◆ **Task data**
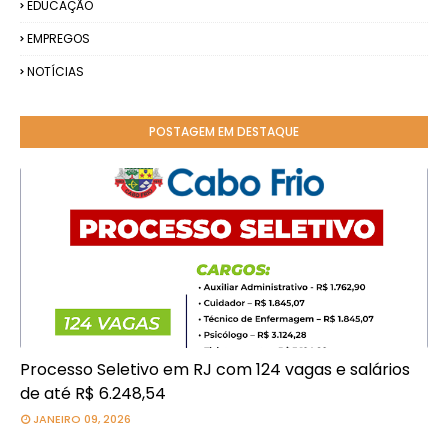
EDUCAÇÃO
EMPREGOS
NOTÍCIAS
POSTAGEM EM DESTAQUE
Processo Seletivo em RJ com 124 vagas e salários
de até R$ 6.248,54
JANEIRO 09, 2026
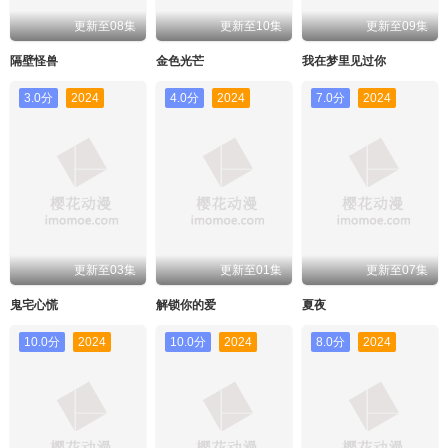
更新至08集
更新至10集
更新至09集
隔壁怪兽
金色光芒
我在梦里见过你
3.0分
2024
4.0分
2024
7.0分
2024
更新至03集
更新至01集
更新至07集
鬼宅心慌
解锁你的爱
夏夜
10.0分
2024
10.0分
2024
8.0分
2024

◆ **Work to complete**
For the records above, give every line again exactly and skip the pictures.

◆ **Expected output**
EDUCAÇÃO
EMPREGOS
NOTÍCIAS
POSTAGEM EM DESTAQUE
Processo Seletivo em RJ com 124 vagas e salários
de até R$ 6.248,54
JANEIRO 09, 2026
更新至08集
更新至10集
更新至09集
隔壁怪兽
金色光芒
我在梦里见过你
3.0分
2024
4.0分
2024
7.0分
2024
更新至03集
更新至01集
更新至07集
鬼宅心慌
解锁你的爱
夏夜
10.0分
2024
10.0分
2024
8.0分
2024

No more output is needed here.